Impactos do envelhecimento da população brasileira
Enviada em 09/11/2020
Com o advento da Terceira Revolução Industrial, que teve sua origem em meados do século XX, em detrimento dos avanços tecnocientífico galgados durante a segunda guerra mundial (1939-1945), as in-dústrias voltadas para a área da saúde, tais como, medicamentos, equipamentos hospitalares e bem-estar, têm obtido sucesso e eficiência em promover a longevidade da população global como um todo. Após as décadas de 40 e 50, os índices de ancianidade da população mundial cresceu de maneira progressiva, e segundo a “World Population Prospects”, essa característica longeva da sociedade atual tende a aumentar de maneira abrupta até o final do século. Dessa forma faz-se necessário compreender as consequências que esse envelhecimento implicará ao Brasil, buscando, de maneira efetiva, solucionar esta problemática.
Primeiramente é importante destacar que, a medida que a população vai envelhecendo, a procura por medicamentos para doenças cardiorrespiratórias se torna cada vez mais expressiva, visto que as populações mais idosas tendem a adquirir, ao longo de suas vidas, devido aos estresses diários, ou até mesmo por herança genética, patologias ligadas principalmente aos sistemas cardíaco, neurológico e respiratório. Dessa forma, as empresas farmacêuticas que investem em medicamentos nessa linha, tendem a lucrar cada vez mais, fazendo a balança comercial se deslocar a favor das industrias de medicamentos.
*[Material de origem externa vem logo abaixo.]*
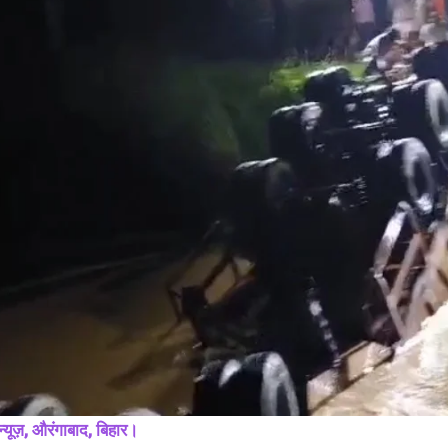
जीटी रोड पर क्रॉसिंग बंद करने से पटना कैनाल का रास्ता हुआ बंद, एक किलोमीटर बारुण
ट
जाने के लिए लगाना पड़ रहा है 6 किलोमीटर का चक्कर
ट
June 25, 2026
D
In "Bihar"
I
 न्यूज़, औरंगाबाद, बिहार।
Outro ponto a se destacar é que, segundo o estudo feito pelo Ministério da Saúde e, colaboração com a Fundação Oswaldo Cruz, o Brasil, atualmente, possui 29,3 milhões de idosos, o que equivale a 14,3% da população do país. Dessa forma, apesar do aumento da população significar, de certa forma, um avanço civilizatório, ele traz consigo o fato de que quanto maior o número de indivíduos com a idade acima dos 50 anos, maior é o numero da população com doenças crônicas atendida pelo SUS, visto que o mesmo estudo mostrou que aproximadamente 69,3% dos idosos sofrem com uma ou mais doenças crônicas. O fato é ainda mais preocupante quando “cerca de 75,3% do total de idosos brasileiros depende exclusivamente dos serviços prestados pelo Sistema Único de Saúde”, diz estudo feito pelo “Elsi- Brasil”, o que pode, gradativamente, gerar um colapso em sua gestão.
Em virtude dos fatos mencionados, é imprescindível que o Ministério da Saúde, envide esforços para promover, através de campanhas com mutirões de atendimento voltados aos idosos, consultas com médicos geriatras especialistas em todo o país, encaminhando, caso necessário, os pacientes para a internação, ou indicando o uso de medicamentos, buscando suprimir a fila de espera no SUS, e promovendo um cuidado adequado à população anciã do país.